Synergistic Anti-Tumor Effects in RAS ^Mut Multiple Myeloma By Targeting MAP4K2 and RAS Pathways

Mitogen-activated protein kinase kinase kinase kinase 2 (MAP4K2) is an important key regulator of the stress-activated MAPK core signaling pathways. Our previous work demonstrated that MAP4K2 is highly expressed in multiple myeloma (MM) cells, and MM cells carrying a RAS mutation are more vulnerable to MAP4K2 inhibition, associated with the downregulation of critical transcriptional factors including IKZF1/3, BCL-6, and c-MYC proteins ( Li et al. Blood 2021). Targeting the aberrant RAS/MAPK signaling, MEK inhibitors have been shown to induce cytotoxicity in MM (De la Puente, P. et al. Blood Cancer J. 2016). Thus, we used a recently developed MEK inhibitor (MEKi) Trametinib to investigate the therapeutic potential of combined MEK and MAP4K2 signaling inhibition in RAS-driven MM.

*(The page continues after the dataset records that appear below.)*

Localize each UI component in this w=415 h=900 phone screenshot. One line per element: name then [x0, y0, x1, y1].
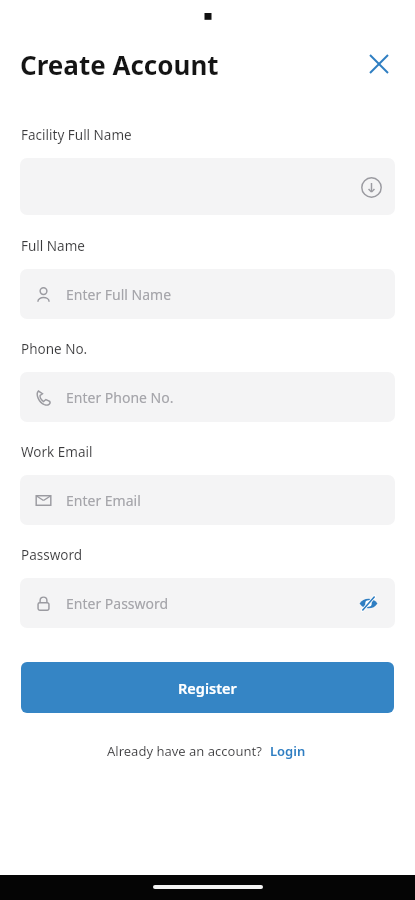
button[interactable]: Enter Email — [20, 475, 395, 525]
staticText: Enter Phone No. — [66, 388, 174, 407]
staticText: Password — [21, 546, 83, 564]
staticText: Enter Full Name — [66, 285, 172, 304]
button[interactable]: Close — [359, 44, 399, 84]
staticText: Login — [270, 742, 306, 760]
button[interactable]: Show password — [350, 585, 386, 621]
staticText: Enter Email — [66, 491, 141, 510]
staticText: Work Email — [21, 443, 93, 461]
staticText: Full Name — [21, 237, 85, 255]
staticText: Enter Password — [66, 594, 169, 613]
staticText: Phone No. — [21, 340, 88, 358]
staticText: Create Account — [20, 47, 219, 82]
button[interactable]: Enter Password — [20, 578, 395, 628]
staticText: Already have an account? — [107, 742, 262, 760]
button[interactable]: Register — [21, 662, 394, 713]
staticText: Register — [178, 678, 237, 698]
button[interactable]: Facility Full Name — [20, 158, 395, 215]
button[interactable]: Login — [268, 740, 308, 762]
button[interactable]: Enter Full Name — [20, 269, 395, 319]
staticText: Facility Full Name — [21, 126, 132, 144]
button[interactable]: Enter Phone No. — [20, 372, 395, 422]
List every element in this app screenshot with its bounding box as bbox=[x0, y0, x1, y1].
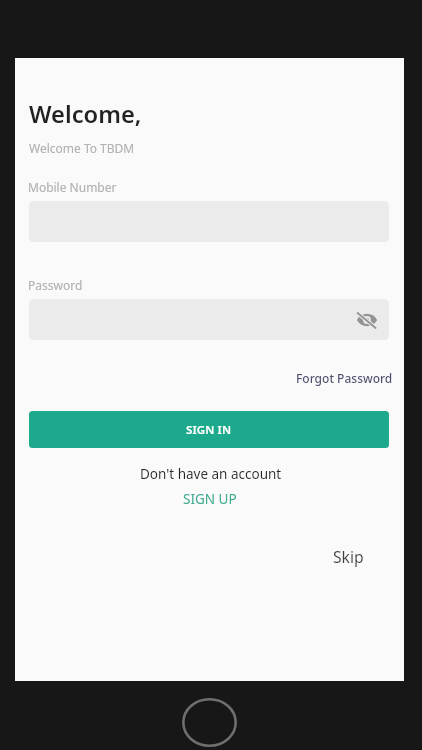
button[interactable]: Home bbox=[182, 698, 237, 747]
button[interactable]: Show password bbox=[350, 303, 384, 337]
staticText: Skip bbox=[333, 546, 364, 567]
staticText: SIGN IN bbox=[186, 422, 232, 438]
button[interactable]: Skip bbox=[331, 544, 366, 569]
staticText: Welcome, bbox=[29, 98, 142, 130]
staticText: SIGN UP bbox=[183, 490, 237, 508]
staticText: Don't have an account bbox=[140, 465, 282, 483]
staticText: Mobile Number bbox=[28, 179, 117, 195]
button[interactable]: SIGN IN bbox=[29, 411, 389, 448]
staticText: Password bbox=[28, 277, 83, 293]
staticText: Forgot Password bbox=[296, 370, 393, 386]
staticText: Welcome To TBDM bbox=[29, 140, 135, 156]
button[interactable]: Forgot Password bbox=[294, 368, 395, 388]
button[interactable]: Password input bbox=[29, 299, 389, 340]
button[interactable]: SIGN UP bbox=[181, 488, 239, 510]
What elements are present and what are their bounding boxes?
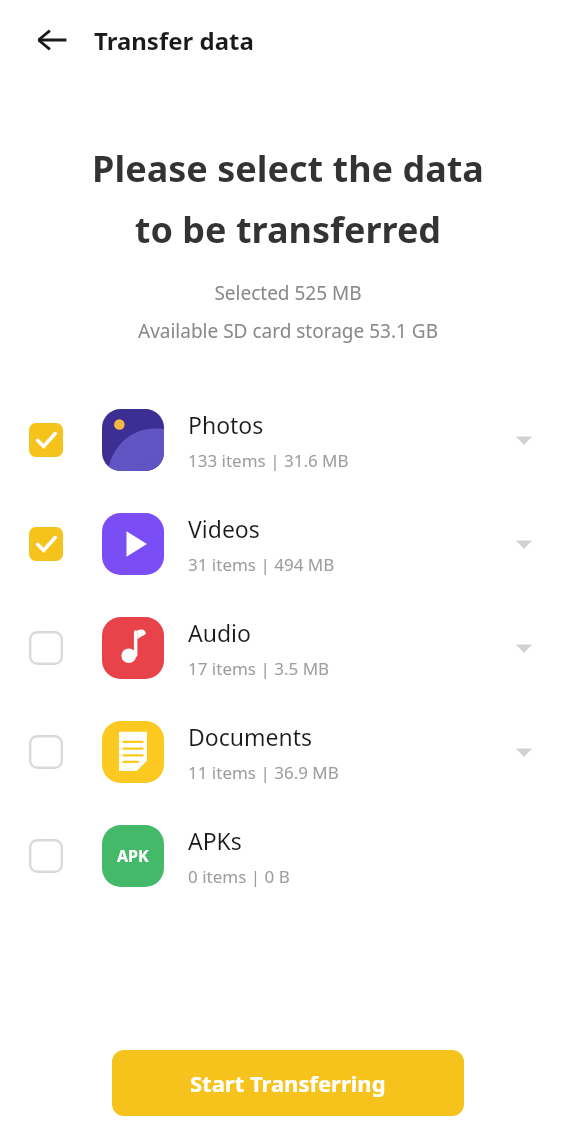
staticText: Start Transferring	[190, 1068, 386, 1098]
staticText: Selected 525 MB	[0, 280, 576, 306]
button[interactable]: Select Documents	[29, 735, 63, 769]
staticText: Available SD card storage 53.1 GB	[0, 318, 576, 344]
staticText: 133 items | 31.6 MB	[188, 449, 349, 472]
staticText: Photos	[188, 409, 264, 440]
staticText: 31 items | 494 MB	[188, 553, 335, 576]
staticText: APK	[117, 845, 149, 867]
button[interactable]: Select APKs	[0, 804, 576, 908]
button[interactable]: Expand Videos	[502, 522, 546, 566]
button[interactable]: Select Photos	[0, 388, 576, 492]
button[interactable]: Select Documents	[0, 700, 576, 804]
staticText: Audio	[188, 617, 251, 648]
button[interactable]: Expand Audio	[502, 626, 546, 670]
staticText: 17 items | 3.5 MB	[188, 657, 330, 680]
button[interactable]: Expand Documents	[502, 730, 546, 774]
button[interactable]: Start Transferring	[112, 1050, 464, 1116]
staticText: Videos	[188, 513, 260, 544]
button[interactable]: Expand Photos	[502, 418, 546, 462]
staticText: to be transferred	[0, 205, 576, 254]
staticText: APKs	[188, 825, 242, 856]
button[interactable]: Select Videos	[0, 492, 576, 596]
staticText: 0 items | 0 B	[188, 865, 290, 888]
staticText: Documents	[188, 721, 312, 752]
staticText: 11 items | 36.9 MB	[188, 761, 339, 784]
button[interactable]: Select Audio	[0, 596, 576, 700]
button[interactable]: Back	[24, 12, 80, 68]
button[interactable]: Select Photos	[29, 423, 63, 457]
button[interactable]: Select Videos	[29, 527, 63, 561]
staticText: Please select the data	[0, 144, 576, 193]
button[interactable]: Select APKs	[29, 839, 63, 873]
staticText: Transfer data	[94, 24, 254, 57]
button[interactable]: Select Audio	[29, 631, 63, 665]
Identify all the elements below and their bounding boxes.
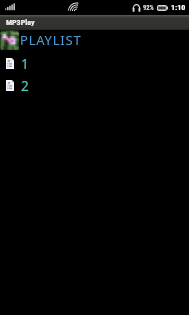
staticText: MP3Play [6,18,35,27]
other: Headset connected [132,4,141,12]
staticText: 2 [21,77,29,95]
staticText: 1:10 [171,3,186,12]
staticText: 1 [21,55,29,73]
button[interactable]: PLAYLIST [0,30,189,50]
other: Battery 92 percent [157,5,168,11]
staticText: PLAYLIST [20,31,82,49]
staticText: 92% [143,4,154,12]
button[interactable]: 2 [0,75,189,97]
button[interactable]: 1 [0,53,189,75]
button[interactable]: MP3Play [0,15,189,30]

Tet-on sh-MAP4K2 lentivirus was introduced into RAS ^Mut MM cells to establish the inducible MAP4K2 knockdown cells upon doxycycline treatment. To examine the combined effects, Tet-on sh-MAP4K2 RAS ^Mut MM cells were treated with doxycycline to silence MAP4K2 expression, followed by treatment of MEKi Trametinib at different dosages. Cell proliferation, apoptosis, and cell cycle were analyzed five days later. Data showed that MAP4K2 silencing combined with MEK inhibition significantly decreased cell proliferation to 10% compared with MEKi alone 32% ( p<0.01) by MTS assays, and enhanced cell apoptosis (MEKi alone vs. with MAP4K2 silencing: 26% vs 91%, p<0.01). Cell cycle assay demonstrated that MEKi induced G1 arrest in RAS ^Mut MM cells (MEKi alone:76% vs vehicle control: 54%, p<0.01), which was also significantly higher in combination with MAP4K2 silencing (92%). Western blot assay confirmed that MAP4K2 silencing combined with MEKi significantly enhanced the downregulation of IKZF1 and c-MYC compared to the MEKi treatment alone. These data suggest that the MEKi and MAP4K2 inhibition combination has synergetic anti-MM effects.

To further confirm the synergetic effects, we tested the combined effects of MEKi with the MAP4K2 kinase inhibitor TL4-12. H929 (N-Ras ^Mut) cells were treated by vehicle control, TL4-12 (2 uM) alone, MEKi (200 nM) alone, or TL4-12 + MEKi for 4 days, followed by an apoptosis assay. The combination of TL4-12 and MEKi strongly enhanced the cytotoxicity effects compared to the single-agent treatments. Consistently, the carboxyfluorescein diacetate succinimidyl ester (CFSE) cell proliferation assay confirmed that dual treatment significantly delayed H929 cell proliferation compared to the single-agent treatments (percentage of proliferating cells: TL4-12 alone: 86.2%; MEKi alone: 89.03%; dual treatment: 18.9%. p<0.01). Western blotting assay further confirmed that dual treatment of MEKi and MAP4K2i enhanced the decrease in MEK1/2 and ERK1/2 phosphorylation and downregulation of transcriptional factors IKZF1 and c-MYC.

Taken together, our findings demonstrate that the combination of MAP4K2 inhibition with MEKi results in synergetic anti-MM effects in RAS mutation myeloma, therefore could be a potent novel therapeutic regimen for patients with relapsed/refractory multiple myeloma.